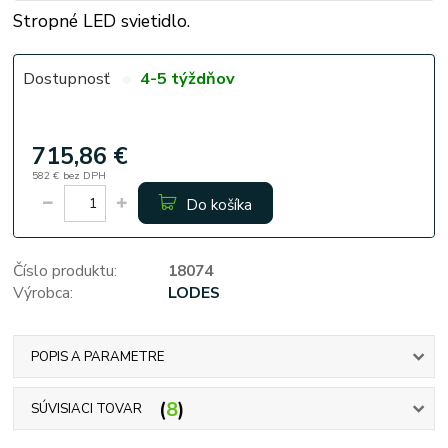
Stropné LED svietidlo.
Dostupnosť
4-5 týždňov
715,86 €
582 €
bez DPH
Do košíka
Číslo produktu:
18074
Výrobca:
LODES
POPIS A PARAMETRE
8
SÚVISIACI TOVAR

Required work:
Apart from the pictures, the whole listing should be reproduced exactly.

Worked solution:
Stropné LED svietidlo.
Dostupnosť
4-5 týždňov
715,86 €
582 €
bez DPH
Do košíka
Číslo produktu:
18074
Výrobca:
LODES
POPIS A PARAMETRE
8
SÚVISIACI TOVAR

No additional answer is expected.